Page-level text extractions
=====

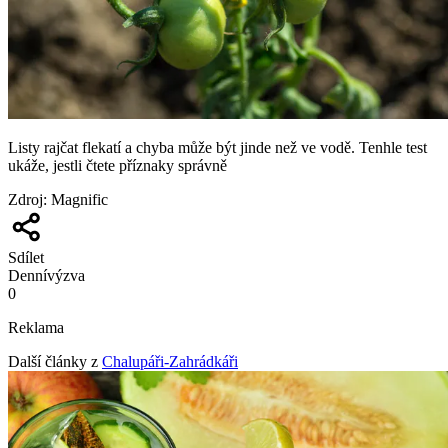
Listy rajčat flekatí a chyba může být jinde než ve vodě. Tenhle test
ukáže, jestli čtete příznaky správně
Zdroj
:
Magnific
Sdílet
Denní
výzva
0
Reklama
Další články z
Chalupáři-Zahrádkáři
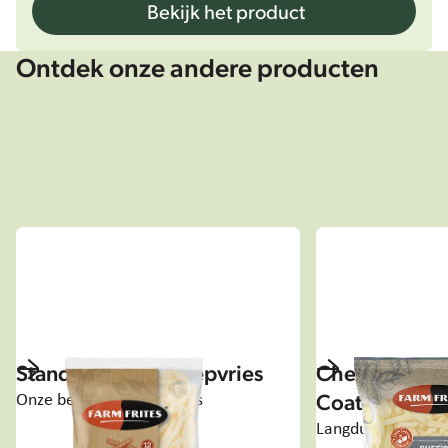
Bekijk het product
Ontdek onze andere producten
Standaard friet - diepvries
Chef's Specia
Coated
Onze bewezen bestsellers
Langdurige knappe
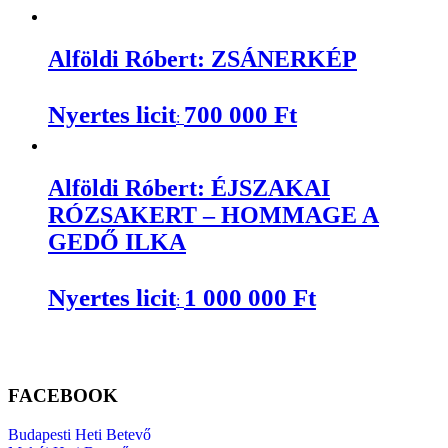
Alföldi Róbert: ZSÁNERKÉP
Nyertes licit
700 000
Ft
:
Alföldi Róbert: ÉJSZAKAI
RÓZSAKERT – HOMMAGE A
GEDŐ ILKA
Nyertes licit
1 000 000
Ft
:
FACEBOOK
Budapesti Heti Betevő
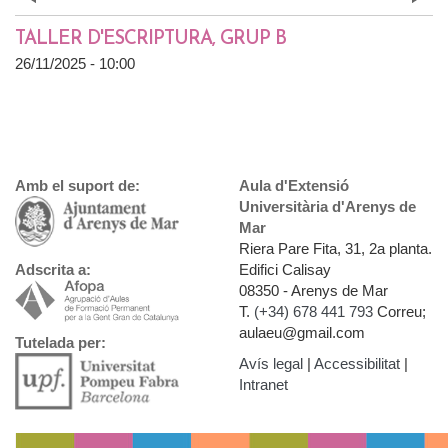
Prev
»
TALLER D'ESCRIPTURA, GRUP B
26/11/2025 - 10:00
Amb el suport de:
Aula d'Extensió
Universitària d'Arenys de
Mar
Riera Pare Fita, 31, 2a planta.
Edifici Calisay
Adscrita a:
08350 - Arenys de Mar
T.
(+34) 678 441 793
Correu;
aulaeu@gmail.com
Tutelada per:
Avís legal
|
Accessibilitat
|
Intranet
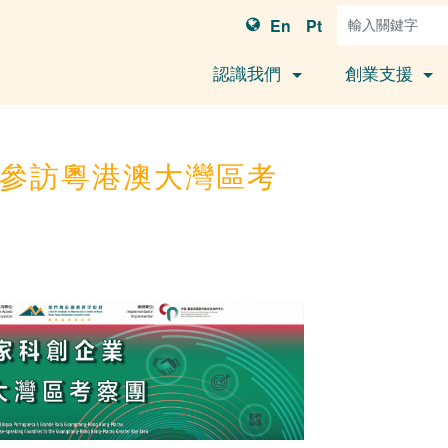
En
Pt
認識我們
創業支援
企業參訪粵港澳大灣區考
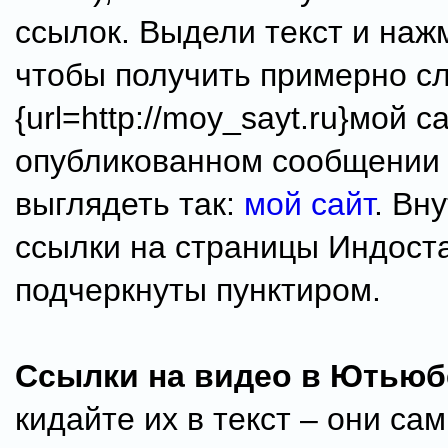
ссылок. Выдели текст и наж
чтобы получить примерно с
{url=http://moy_sayt.ru}мой са
опубликованном сообщении 
выглядеть так:
мой сайт
. Вн
ссылки на страницы Индоста
подчеркнуты пунктиром.
Ссылки на видео в Ютьюб
кидайте их в текст – они са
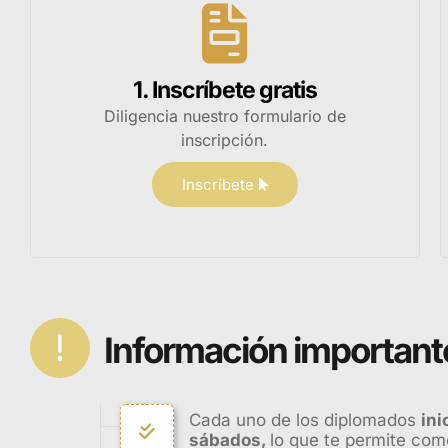
1. Inscríbete gratis
Diligencia nuestro formulario de
inscripción.
Inscríbete
Información important
Cada uno de los diplomados
ini
sábados,
lo que te permite com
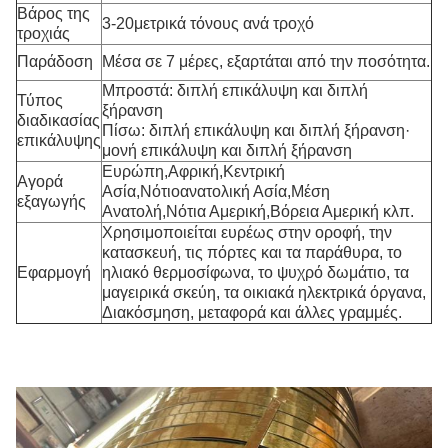
Βάρος της
3-20μετρικά τόνους ανά τροχό
τροχιάς
Παράδοση
Μέσα σε 7 μέρες, εξαρτάται από την ποσότητα.
Μπροστά: διπλή επικάλυψη και διπλή
Τύπος
ξήρανση
διαδικασίας
Πίσω: διπλή επικάλυψη και διπλή ξήρανση·
επικάλυψης
μονή επικάλυψη και διπλή ξήρανση
Ευρώπη,Αφρική,Κεντρική
Αγορά
Ασία,Νότιοανατολική Ασία,Μέση
εξαγωγής
Ανατολή,Νότια Αμερική,Βόρεια Αμερική κλπ.
Χρησιμοποιείται ευρέως στην οροφή, την
κατασκευή, τις πόρτες και τα παράθυρα, το
Εφαρμογή
ηλιακό θερμοσίφωνα, το ψυχρό δωμάτιο, τα
μαγειρικά σκεύη, τα οικιακά ηλεκτρικά όργανα,
Διακόσμηση, μεταφορά και άλλες γραμμές.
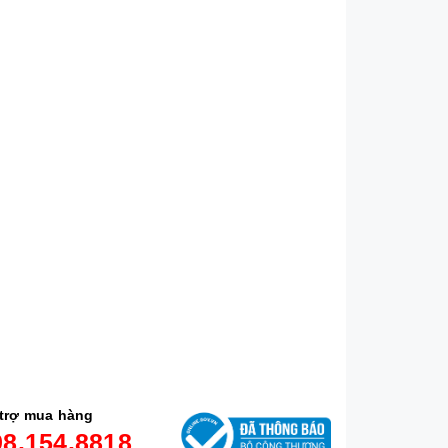
trợ mua hàng
98.154.8818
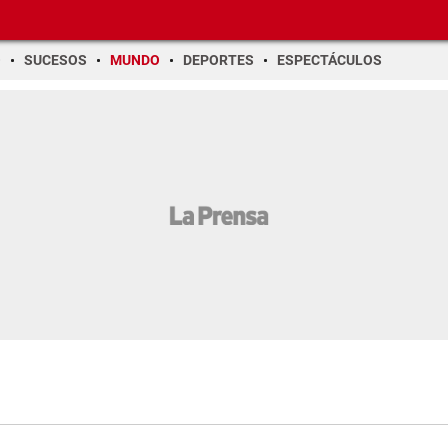
O
SUCESOS
MUNDO
DEPORTES
ESPECTÁCULOS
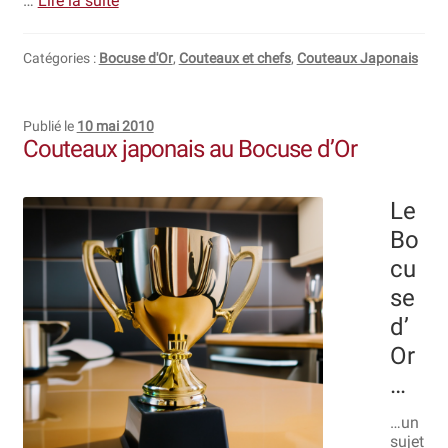
…
Lire la suite
Catégories :
Bocuse d'Or
,
Couteaux et chefs
,
Couteaux Japonais
Publié le
10 mai 2010
Couteaux japonais au Bocuse d’Or
Le
Bo
cu
se
d’
Or
…
…un
sujet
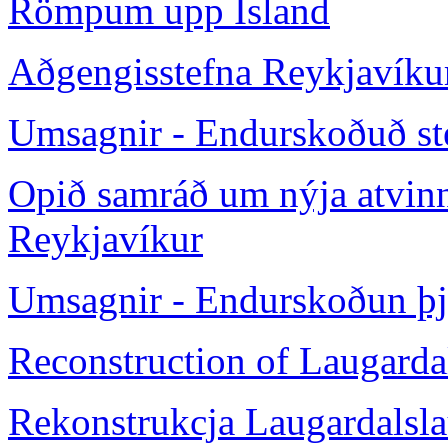
Römpum upp Ísland
Aðgengisstefna Reykjavíku
Umsagnir - Endurskoðuð st
Opið samráð um nýja atvin
Reykjavíkur
Umsagnir - Endurskoðun þj
Reconstruction of Laugarda
Rekonstrukcja Laugardalsl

=====

- [About this exercise] What is needed is an exact copy of the data, without any pictures.

- [Answer to the problem]
Listy rajčat flekatí a chyba může být jinde než ve vodě. Tenhle test
ukáže, jestli čtete příznaky správně
Zdroj
:
Magnific
Sdílet
Denní
výzva
0
Reklama
Další články z
Chalupáři-Zahrádkáři
Bekijk het product
Ontdek onze andere producten
Standaard friet - diepvries
Chef's Specia
Coated
Onze bewezen bestsellers
Langdurige knappe
Alföldi Róbert: ZSÁNERKÉP
Nyertes licit
700 000
Ft
:
Alföldi Róbert: ÉJSZAKAI
RÓZSAKERT – HOMMAGE A
GEDŐ ILKA
Nyertes licit
1 000 000
Ft
:
FACEBOOK
Budapesti Heti Betevő
Prev
»
TALLER D'ESCRIPTURA, GRUP B
26/11/2025 - 10:00
Amb el suport de:
Aula d'Extensió
Universitària d'Arenys de
Mar
Riera Pare Fita, 31, 2a planta.
Edifici Calisay
Adscrita a:
08350 - Arenys de Mar
T.
(+34) 678 441 793
Correu;
aulaeu@gmail.com
Tutelada per:
Avís legal
|
Accessibilitat
|
Intranet
En
Pt
認識我們
創業支援
企業參訪粵港澳大灣區考
ссылок. Выдели текст и наж
чтобы получить примерно с
{url=http://moy_sayt.ru}мой са
опубликованном сообщении 
выглядеть так:
мой сайт
. Вн
ссылки на страницы Индоста
подчеркнуты пунктиром.
Ссылки на видео в Ютьюб
кидайте их в текст – они са
1. Inscríbete gratis
Diligencia nuestro formulario de
inscripción.
Inscríbete
Información important
Cada uno de los diplomados
ini
sábados,
lo que te permite com
Βάρος της
3-20μετρικά τόνους ανά τροχό
τροχιάς
Παράδοση
Μέσα σε 7 μέρες, εξαρτάται από την ποσότητα.
Μπροστά: διπλή επικάλυψη και διπλή
Τύπος
ξήρανση
διαδικασίας
Πίσω: διπλή επικάλυψη και διπλή ξήρανση·
επικάλυψης
μονή επικάλυψη και διπλή ξήρανση
Ευρώπη,Αφρική,Κεντρική
Αγορά
Ασία,Νότιοανατολική Ασία,Μέση
εξαγωγής
Ανατολή,Νότια Αμερική,Βόρεια Αμερική κλπ.
Χρησιμοποιείται ευρέως στην οροφή, την
κατασκευή, τις πόρτες και τα παράθυρα, το
Εφαρμογή
ηλιακό θερμοσίφωνα, το ψυχρό δωμάτιο, τα
μαγειρικά σκεύη, τα οικιακά ηλεκτρικά όργανα,
Διακόσμηση, μεταφορά και άλλες γραμμές.
trợ mua hàng
98.154.8818
O
SUCESOS
MUNDO
DEPORTES
ESPECTÁCULOS
…
Lire la suite
Catégories :
Bocuse d'Or
,
Couteaux et chefs
,
Couteaux Japonais
Publié le
10 mai 2010
Couteaux japonais au Bocuse d’Or
Le
Bo
cu
se
d’
Or
…
…un
sujet
Römpum upp Ísland
Aðgengisstefna Reykjavíku
Umsagnir - Endurskoðuð st
Opið samráð um nýja atvin
Reykjavíkur
Umsagnir - Endurskoðun þj
Reconstruction of Laugarda
Rekonstrukcja Laugardalsl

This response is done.